◆ **Your instructions**: Repeat the lines of the data exactly and exclude any picture among them.

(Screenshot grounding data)

■ ■ ■ ■ ■ ■ ■

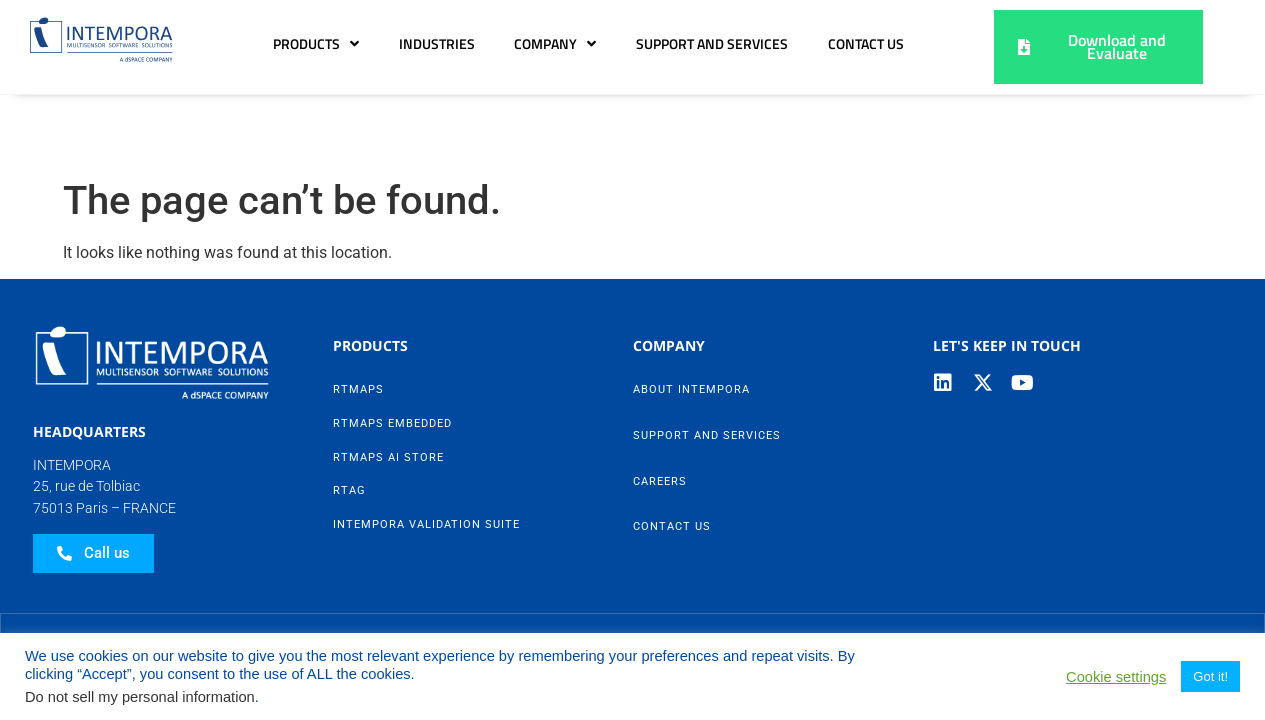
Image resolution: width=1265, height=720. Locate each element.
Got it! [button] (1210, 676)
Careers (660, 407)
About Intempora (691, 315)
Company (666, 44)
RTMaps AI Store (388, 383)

■ ■ ■ ■ ■ ■ ■

◆ **Answer to this exercise**:
Image resolution: width=1265, height=720. Locate each element.
Got it! [button] (1210, 676)
Careers (660, 407)
About Intempora (691, 315)
Company (666, 44)
RTMaps AI Store (388, 383)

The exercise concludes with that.